Revenue from advising on mergers and acquisitions rose 13 percent to $792.9 million in 2012 as global deal volume in the last three months of 2012 reached the highest level since the third quarter of 2008, according to data compiled by Bloomberg. Chief Executive Officer Kenneth Jacobs said resolution of budget issues including the so-called fiscal cliff of automatic spending cuts and tax increases may help spur the market to additional gains.
“We’re operating not quite at 2007 levels in advisory, but we’re pretty close to it,” Jacobs, 54, said today in a phone interview. “Things are better, and getting past the election and the fiscal cliff, and everybody realizing that life goes on, has helped as well. I think this could be a reasonable year for M&A as a result.”
Fourth-quarter earnings were $81.6 million, or 61 cents a share, compared with $1.4 million, or 1 cent, a year earlier, the Hamilton, Bermuda-based firm said today in a statement. That beat the 33-cent average estimate of 12 analysts surveyed by Bloomberg. Including $103 million in charges from a cost-cutting plan, Lazard had a loss of $5 million, or 5 cents a share.
Net income for the full year rose 9 percent to $194.9 million, or $1.44 a share, from $178.6 million, or $1.31 per share.
Financial-advisory revenue climbed 19 percent in the fourth quarter to $309.3 million from a year earlier, driven by a 40 percent surge in M&A, which increased to $233.5 million. Restructuring revenue fell 36 percent to $48.1 million.
Lazard implemented a cost-cutting plan, targeting $125 million in annual savings, to boost operating leverage through reductions in staff and non-compensation expenses. About $85 million of the savings will come from pay expenses associated with job cuts and $40 million will be from non-compensation expenses including technology and travel, Lazard Chief Operating Officer Alex Stern said on a conference call today.
Lazard cut 200 jobs globally in the fourth quarter, primarily in the financial-advisory business and support functions, Stern said today in an interview.

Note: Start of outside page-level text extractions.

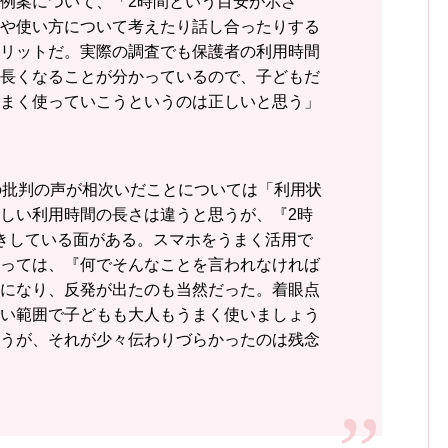
例案について、「2時間という目安が示さ
や使い方について考えたり話し合ったりする
リットだ。実際の調査でも保護者の利用時間
長くなることが分かっているので、子どもだ
まく使っていこうというのは正しいと思う」
の批判の声が相次いだことについては「利用状
しい利用時間の長さは違うと思うが、『2時
きしている面がある。スマホをうまく活用で
っては、『何でそんなことを言われなければ
になり、反発が出たのも当然だった。着眼点
い範囲で子どもも大人もうまく使いましょう
うが、それが少々伝わりづらかったのは残念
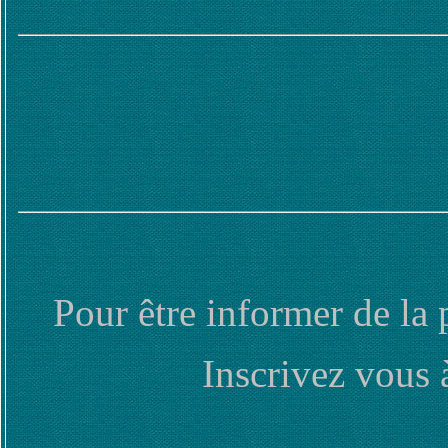
Pour être informer de la 
Inscrivez vous 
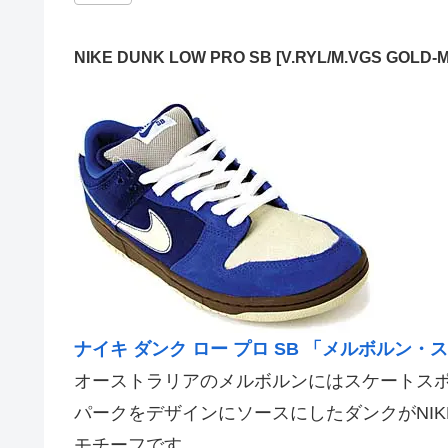
NIKE DUNK LOW PRO SB [V.RYL/M.VGS GOLD-MT
ナイキ ダンク ロー プロ SB 「メルボルン
オーストラリアのメルボルンにはスケートス
パークをデザインにソースにしたダンクがNIKE
モチーフです。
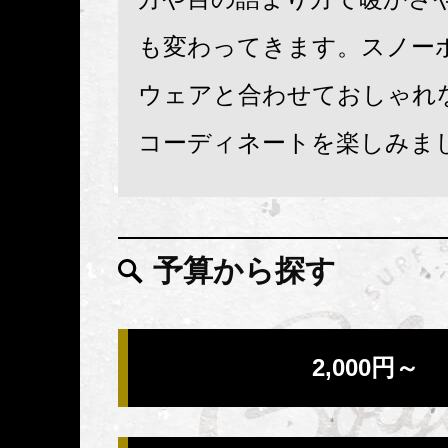
も変わってきます。スノー
ウェアと合わせておしゃれ
コーディネートを楽しみま
予算から探す
2,000円～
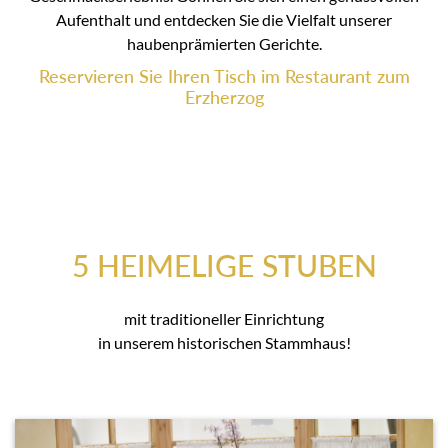
Aufenthalt und entdecken Sie die Vielfalt unserer
haubenprämierten Gerichte.
Reservieren Sie Ihren Tisch im Restaurant zum
Erzherzog
5 HEIMELIGE STUBEN
mit traditioneller Einrichtung
in unserem historischen Stammhaus!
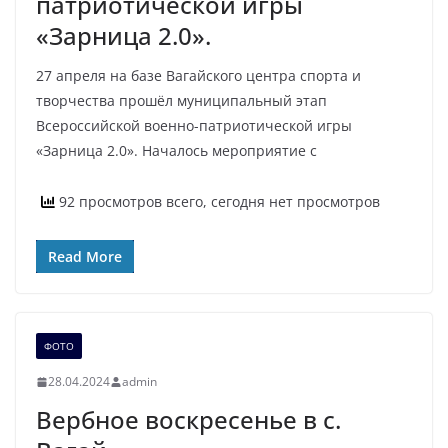
патриотической игры
«Зарница 2.0».
27 апреля на базе Вагайского центра спорта и
творчества прошёл муниципальный этап
Всероссийской военно-патриотической игры
«Зарница 2.0». Началось мероприятие с
92 просмотров всего, сегодня нет просмотров
Read More
ФОТО
28.04.2024
admin
Вербное воскресенье в с.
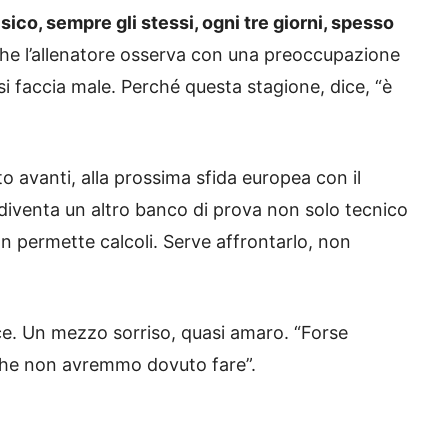
isico, sempre gli stessi, ogni tre giorni, spesso
 che l’allenatore osserva con una preoccupazione
si faccia male. Perché questa stagione, dice, “è
to avanti, alla prossima sfida europea con il
 diventa un altro banco di prova non solo tecnico
 permette calcoli. Serve affrontarlo, non
rice. Un mezzo sorriso, quasi amaro. “Forse
che non avremmo dovuto fare”.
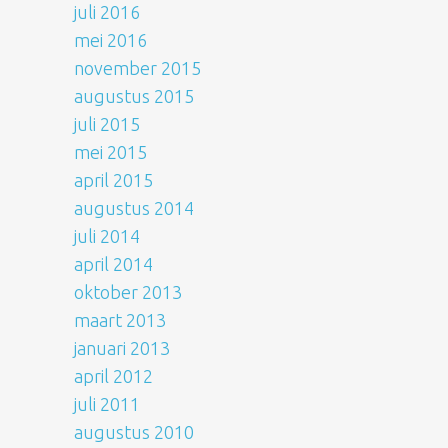
juli 2016
mei 2016
november 2015
augustus 2015
juli 2015
mei 2015
april 2015
augustus 2014
juli 2014
april 2014
oktober 2013
maart 2013
januari 2013
april 2012
juli 2011
augustus 2010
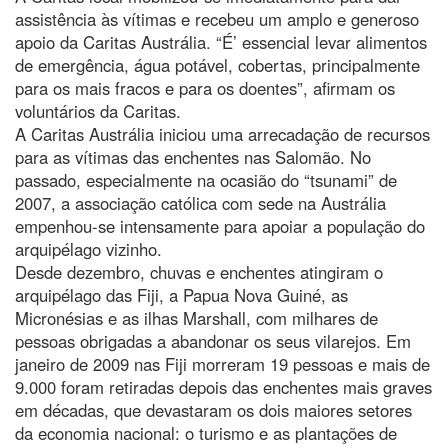
assistência às vítimas e recebeu um amplo e generoso
apoio da Caritas Austrália. “É’ essencial levar alimentos
de emergência, água potável, cobertas, principalmente
para os mais fracos e para os doentes”, afirmam os
voluntários da Caritas.
A Caritas Austrália iniciou uma arrecadação de recursos
para as vítimas das enchentes nas Salomão. No
passado, especialmente na ocasião do “tsunami” de
2007, a associação católica com sede na Austrália
empenhou-se intensamente para apoiar a população do
arquipélago vizinho.
Desde dezembro, chuvas e enchentes atingiram o
arquipélago das Fiji, a Papua Nova Guiné, as
Micronésias e as ilhas Marshall, com milhares de
pessoas obrigadas a abandonar os seus vilarejos. Em
janeiro de 2009 nas Fiji morreram 19 pessoas e mais de
9.000 foram retiradas depois das enchentes mais graves
em décadas, que devastaram os dois maiores setores
da economia nacional: o turismo e as plantações de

The firm set aside $341.8 million, or 60 percent of operating revenue, for compensation costs in the fourth quarter, compared with $337 million, or 72 percent, a year earlier.
Advisers including Lazard are set to benefit from an increase in acquisitions after agreements by lawmakers to avoid tax increases and spending cuts, David Trone, an analyst at JMP Securities LLC, said in a January note. Companies have cash and access to cheap credit, and the passage of the fiscal cliff deal should cause executive confidence to increase, Trone wrote.
“We are encouraged by the level of M&A activity in the fourth quarter of 2012,” Jacobs said today on a conference call with analysts following the results. “It indicates that CEO confidence is improving. This has been the missing element for an upturn in the M&A cycle as financing remains cheap and valuations are reasonable.”
Lazard ended 2012 with a record $167 billion in assets under management, an 18 percent increase from a year earlier, according to the statement.
Lazard’s fourth-biggest shareholder is Trian Fund Management LP, the hedge fund run by activist shareholder Nelson Peltz, according to data compiled by Bloomberg. Lazard said in an April shareholder letter it had begun a review of the firm’s businesses after Jacobs took over in 2009 to “better align the interests of employees and shareholders.”